PENANGANAN MAMALIA LAUT TERDAMPAR PENTING BAGI INDONESIA
oleh Dwi Ariyoga Gautama
Indonesia sebagai negara perairan terbesar, seringkali mendapati mamalia laut terdampar. November lalu,ruangan pertemuan di Hotel Sanur Beach di padati oleh praktisi, pemerintah daerah dan pusat, akademisi hingga dokter hewan yang mengikuti kegiatan Workshop Tingkat Nasional mengenai Mamalia Laut Terdampar di Indonesia. Kegiatan ini tidak hanya sekedar pemberian materi. Studi kasus dan simulasi lapangan juga menjadi agenda workshop. Workshop yang dilakukan selama dua hari ini turut menghadirkan pembicara dari beberapa negara seperti Malaysia, Kambodja, China, India, Bangladesh, Sri Langka, Myanmar dan Filiphina. Mereka hadir dengan metode dan persoalan variatif yang dapat membantu Indonesia menangani mamalia terdampar.

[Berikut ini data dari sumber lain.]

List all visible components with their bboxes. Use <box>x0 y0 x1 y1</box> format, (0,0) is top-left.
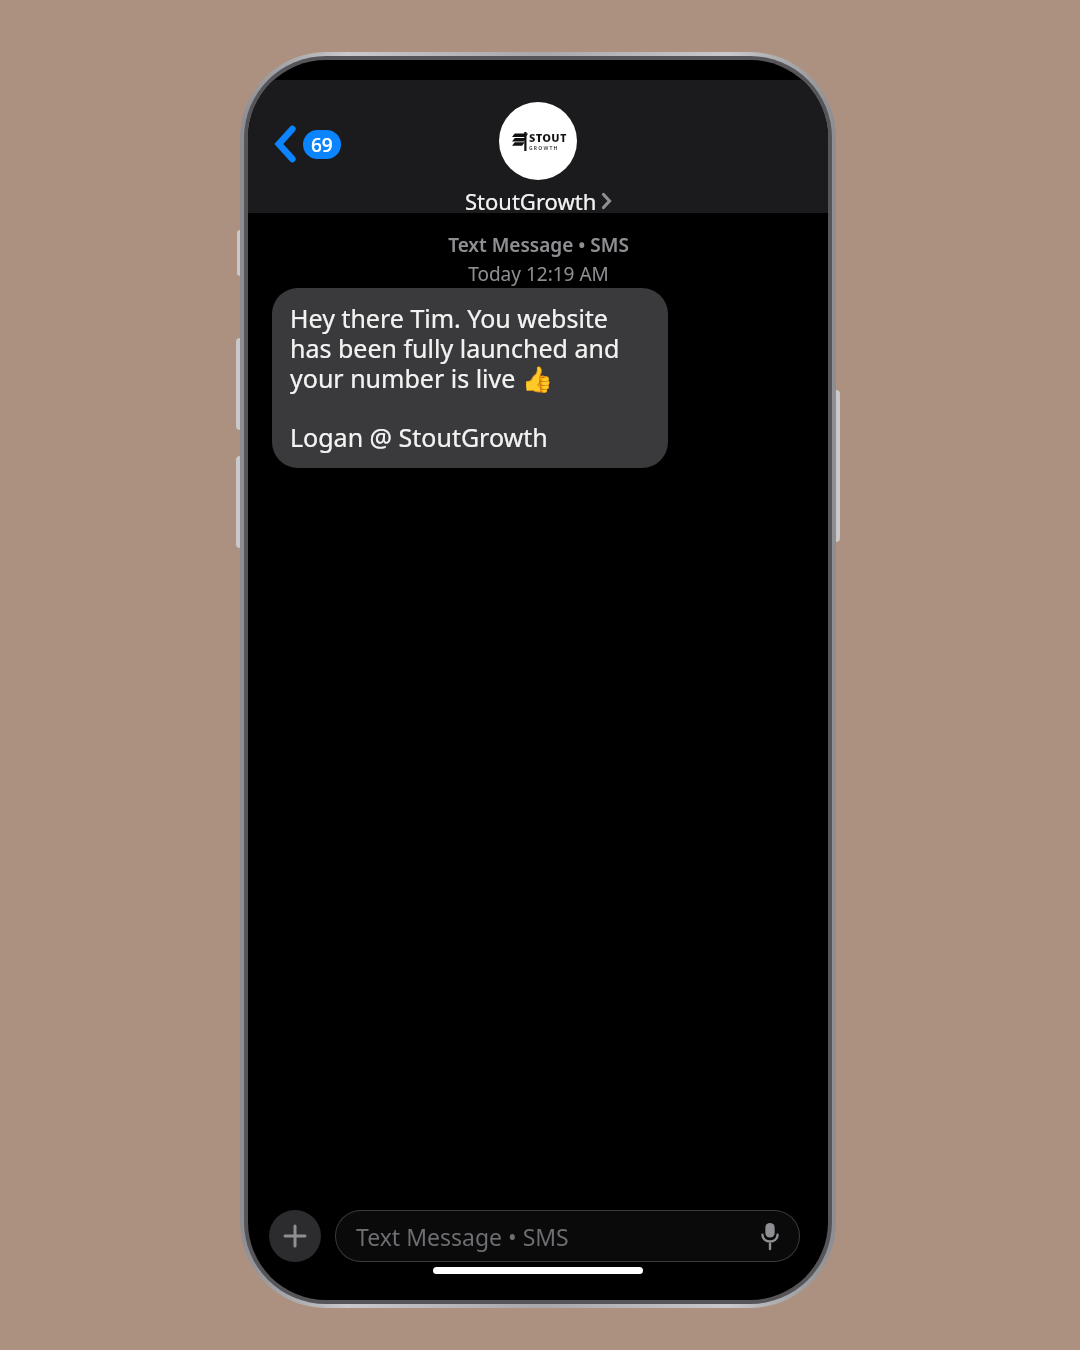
staticText: StoutGrowth <box>465 186 597 216</box>
button[interactable]: STOUT <box>248 102 828 216</box>
button[interactable]: Add attachment <box>269 1210 321 1262</box>
button[interactable]: Hey there Tim. You website has been full… <box>272 288 668 468</box>
staticText: Hey there Tim. You website has been full… <box>290 301 652 395</box>
staticText: 69 <box>311 132 333 158</box>
staticText: Logan @ StoutGrowth <box>290 420 548 454</box>
staticText: STOUT <box>529 130 567 145</box>
staticText: Text Message • SMS <box>356 1221 569 1252</box>
button[interactable]: Text Message • SMS <box>335 1210 800 1262</box>
staticText: GROWTH <box>529 145 559 152</box>
button[interactable]: Back to 69 conversations <box>272 120 345 168</box>
button[interactable]: Dictate <box>752 1218 788 1254</box>
staticText: Today 12:19 AM <box>468 261 609 287</box>
staticText: Text Message • SMS <box>448 232 629 258</box>
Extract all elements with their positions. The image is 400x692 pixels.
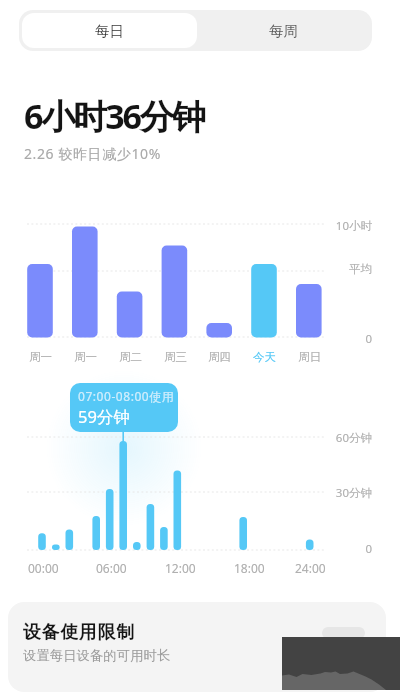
staticText: 设备使用限制	[23, 621, 136, 643]
button[interactable]: 07:00-08:00使用	[70, 383, 178, 432]
staticText: 00:00	[28, 560, 59, 576]
staticText: 每日	[95, 22, 124, 40]
staticText: 设置每日设备的可用时长	[23, 647, 171, 664]
staticText: 06:00	[96, 560, 127, 576]
staticText: 周三	[164, 350, 187, 364]
button[interactable]: 每日	[22, 13, 197, 48]
staticText: 0	[326, 331, 372, 347]
staticText: 6小时36分钟	[24, 93, 204, 139]
staticText: 周四	[208, 350, 231, 364]
staticText: 12:00	[165, 560, 196, 576]
staticText: 30分钟	[326, 485, 372, 501]
staticText: 周一	[74, 350, 97, 364]
staticText: 24:00	[295, 560, 326, 576]
staticText: 0	[326, 541, 372, 557]
staticText: 今天	[253, 350, 276, 364]
button[interactable]: 设备使用限制	[8, 602, 386, 692]
staticText: 10小时	[326, 218, 372, 234]
staticText: 周二	[119, 350, 142, 364]
button[interactable]: 每周	[197, 13, 369, 48]
staticText: 07:00-08:00使用	[78, 388, 175, 404]
staticText: 周日	[298, 350, 321, 364]
staticText: 59分钟	[78, 405, 130, 428]
staticText: 周一	[29, 350, 52, 364]
staticText: 每周	[269, 22, 298, 40]
staticText: 2.26 较昨日减少10%	[24, 144, 161, 163]
staticText: 60分钟	[326, 430, 372, 446]
staticText: 平均	[326, 262, 372, 276]
staticText: 18:00	[234, 560, 265, 576]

Indonesia sendiri memiliki lebih dari 35 spesies cetacean (paus dan Lumba-lumba) dan satu spesies sirenianya itu dugong. Terdiri dari 13.000 pulau dengan range habitat dari bibir pantai hingga perairan laut dalam. Aktivitas pemanfaatan laut yang beririsan dengan habitat cetacean juga beragam, meliputi aktivitas perikanan, wisata, penambangan migas, pelayaran dan lain-lain. Mamalia laut yang terdampar sejak tahun 1987-2013 didominasi oleh jenis Irrawaddy dolphin, pesut Mahakam, paus spermadan short finned pilot whales.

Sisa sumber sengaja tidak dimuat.